→ **RAW DATA**:
________________________

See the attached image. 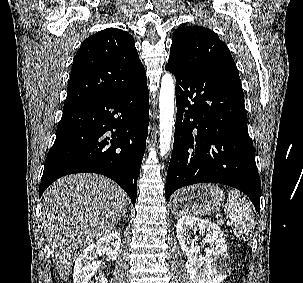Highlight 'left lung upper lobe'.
Wrapping results in <instances>:
<instances>
[{"mask_svg": "<svg viewBox=\"0 0 303 283\" xmlns=\"http://www.w3.org/2000/svg\"><path fill=\"white\" fill-rule=\"evenodd\" d=\"M168 63L191 72L224 70L239 76L226 44L201 26H180L173 34Z\"/></svg>", "mask_w": 303, "mask_h": 283, "instance_id": "left-lung-upper-lobe-1", "label": "left lung upper lobe"}]
</instances>
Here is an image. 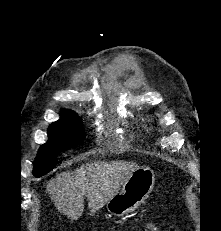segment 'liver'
<instances>
[{"mask_svg":"<svg viewBox=\"0 0 221 231\" xmlns=\"http://www.w3.org/2000/svg\"><path fill=\"white\" fill-rule=\"evenodd\" d=\"M136 163L125 161L99 162L82 165L74 172H63L46 186L57 210L72 220H78L84 210V196L88 208L100 210L138 169Z\"/></svg>","mask_w":221,"mask_h":231,"instance_id":"6515ba94","label":"liver"}]
</instances>
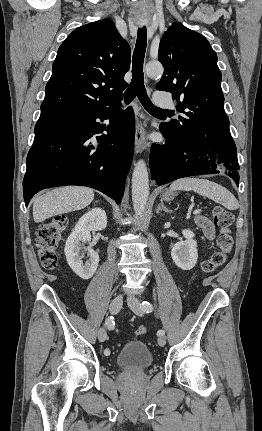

________________________

→ **ACTION ITEM**:
Check each line of the data above for the word "rule" and state how many lines contain it, with no other text.

→ **EXERCISE RESULT**:
2